The University of Alberta’s Black Medical Students’ Association (BMSA) held a health fair featuring booths with health and wellness information for the African, Caribbean, and Black (ACB) communities. The BMSA also established itself as a resource for ACB youth pursuing medicine.
On April 30, the BMSA Health Fair was held at the Castle Downs Family YMCA. The health fair was a free event designed for Edmonton’s Black communities.
The booths at the health fair covered topics such as obesity, women’s health, mental health, pediatrics, and public health. The fair also featured booths from their sponsors.
Fisayo Aruleba, BMSA president and a second-year medical student, said the idea behind the event was to “engage the community and establish [the BMSA] as a resource.”
Aruleba said the turnout for the event was “amazing” and that the BMSA plans to hold health fairs in the future.
“We actually had people waiting for us before starting the event; I had no idea how many people would show up,” she said. “We had a lot of engagement … [a health fair] is definitely something we plan on doing more in the future.”
At the event, BMSA members were able to mentor ACB youth in pursuing medicine as a career path. Aruleba emphasized the importance of ACB representation in health care.
“[The BMSA wants to establish] ourselves as a resource. If people wanted to reach out and ask us questions, ask about our paths to medicine … there’s not just one way to get into med school, there’s not just one way to be a physician, there’s a variety of options, and we’re hoping to provide that kind of information.”
Aruleba elaborated on the underrepresentation of ACB in medicine she saw at the U of A.

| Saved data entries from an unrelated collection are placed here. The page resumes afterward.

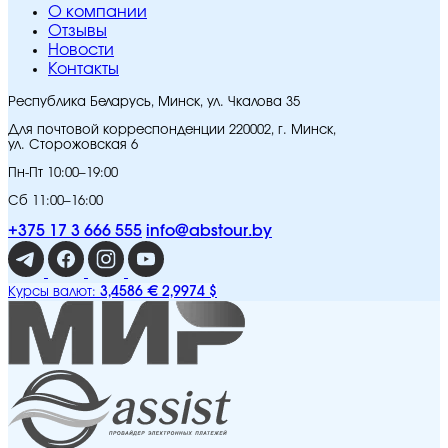
O компании
Отзывы
Новости
Контакты
Республика Беларусь, Минск, ул. Чкалова 35
Для почтовой корреспонденции 220002, г. Минск,
ул. Сторожовская 6
Пн-Пт 10:00–19:00
Сб 11:00–16:00
+375 17 3 666 555
info@abstour.by
3,4586 €
2,9974 $
Курсы валют: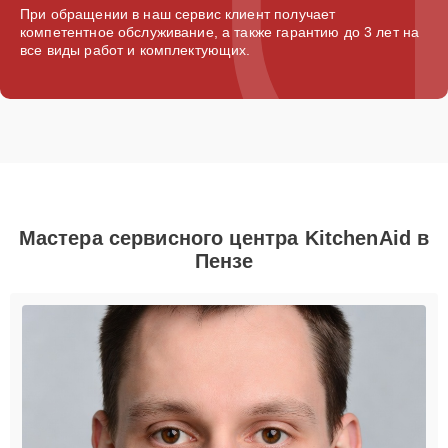
При обращении в наш сервис клиент получает
компетентное обслуживание, а также гарантию до 3 лет на
все виды работ и комплектующих.
Мастера сервисного центра KitchenAid в
Пензе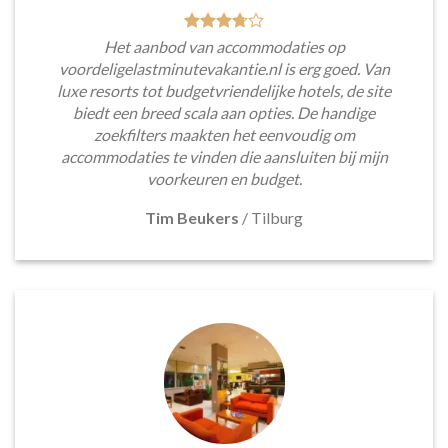
Het aanbod van accommodaties op
voordeligelastminutevakantie.nl is erg goed. Van
luxe resorts tot budgetvriendelijke hotels, de site
biedt een breed scala aan opties. De handige
zoekfilters maakten het eenvoudig om
accommodaties te vinden die aansluiten bij mijn
voorkeuren en budget.
Tim Beukers
/
Tilburg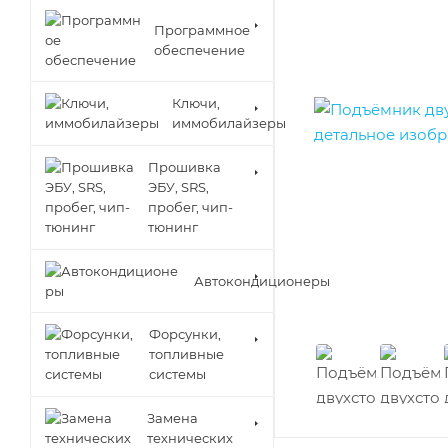
Программное
обеспечение
Ключи,
иммобилайзеры
Прошивка
ЭБУ, SRS,
пробег, чип-
тюнинг
Автокондиционеры
Форсунки,
топливные
системы
Замена
технических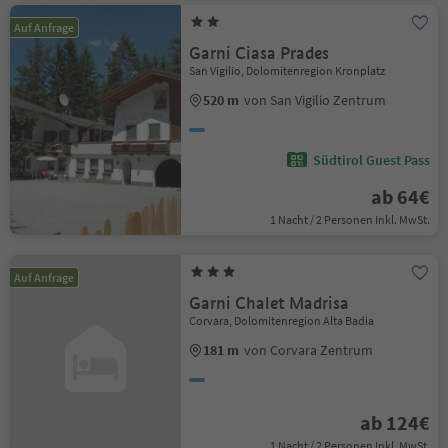
Auf Anfrage
Garni Ciasa Prades
San Vigilio, Dolomitenregion Kronplatz
520 m
von San Vigilio Zentrum
Südtirol Guest Pass
ab 64€
1 Nacht / 2 Personen Inkl. MwSt.
Auf Anfrage
Garni Chalet Madrisa
Corvara, Dolomitenregion Alta Badia
181 m
von Corvara Zentrum
ab 124€
1 Nacht / 2 Personen Inkl. MwSt.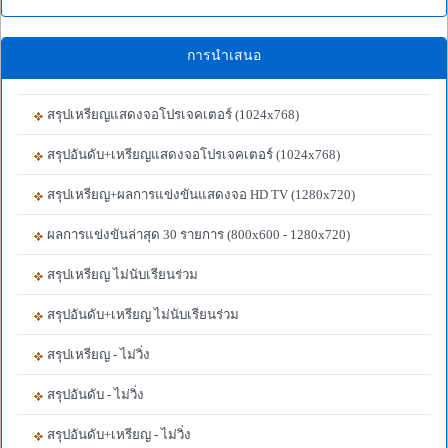
การนำเสนอ
สรุปเหรียญแสดงจอโปรเจคเตอร์ (1024x768)
สรุปอันดับ+เหรียญแสดงจอโปรเจคเตอร์ (1024x768)
สรุปเหรียญ+ผลการแข่งขันแสดงจอ HD TV (1280x720)
ผลการแข่งขันล่าสุด 30 รายการ (800x600 - 1280x720)
สรุปเหรียญ ไม่นับเรียนร่วม
สรุปอันดับ+เหรียญ ไม่นับเรียนร่วม
สรุปเหรียญ - ไม่วิ่ง
สรุปอันดับ - ไม่วิ่ง
สรุปอันดับ+เหรียญ - ไม่วิ่ง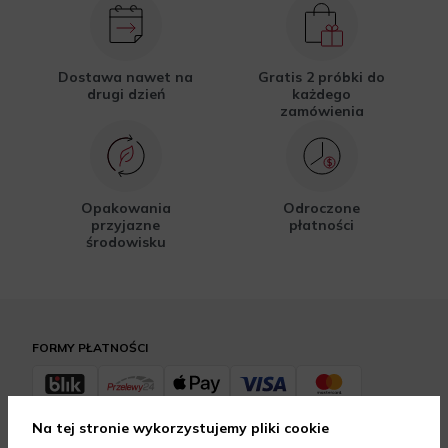
Dostawa nawet na
Gratis 2 próbki do
drugi dzień
każdego
zamówienia
Opakowania
Odroczone
przyjazne
płatności
środowisku
FORMY PŁATNOŚCI
Na tej stronie wykorzystujemy pliki cookie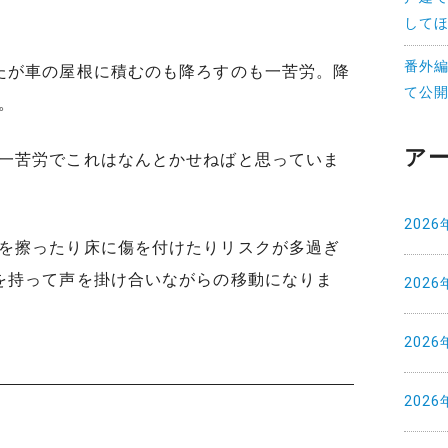
して
番外編
たが車の屋根に積むのも降ろすのも一苦労。降
て公
。
ア
一苦労でこれはなんとかせねばと思っていま
2026
を擦ったり床に傷を付けたりリスクが多過ぎ
を持って声を掛け合いながらの移動になりま
2026
2026
2026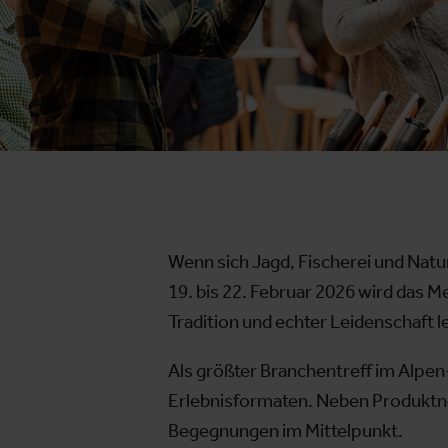
Wenn sich Jagd, Fischerei und Natu
19. bis 22. Februar 2026 wird das 
Tradition und echter Leidenschaft l
Als größter Branchentreff im Alpe
Erlebnisformaten. Neben Produktne
Begegnungen im Mittelpunkt.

“In my year, I’m in a class of [around] 164 [students and] there are three Black people in my class, the year before that there was only one,” she said. “Having a health-care population that represents the larger population is something that is beneficial for the community as a whole.”
The health fair also presented the community with food trucks, bouncy castles, henna artists, and face painting.
Aruleba said she was happy that the health fair engaged kids and people across all generations.
“It was very nice to see the community come together for us, to engage with each other, and have a good time.”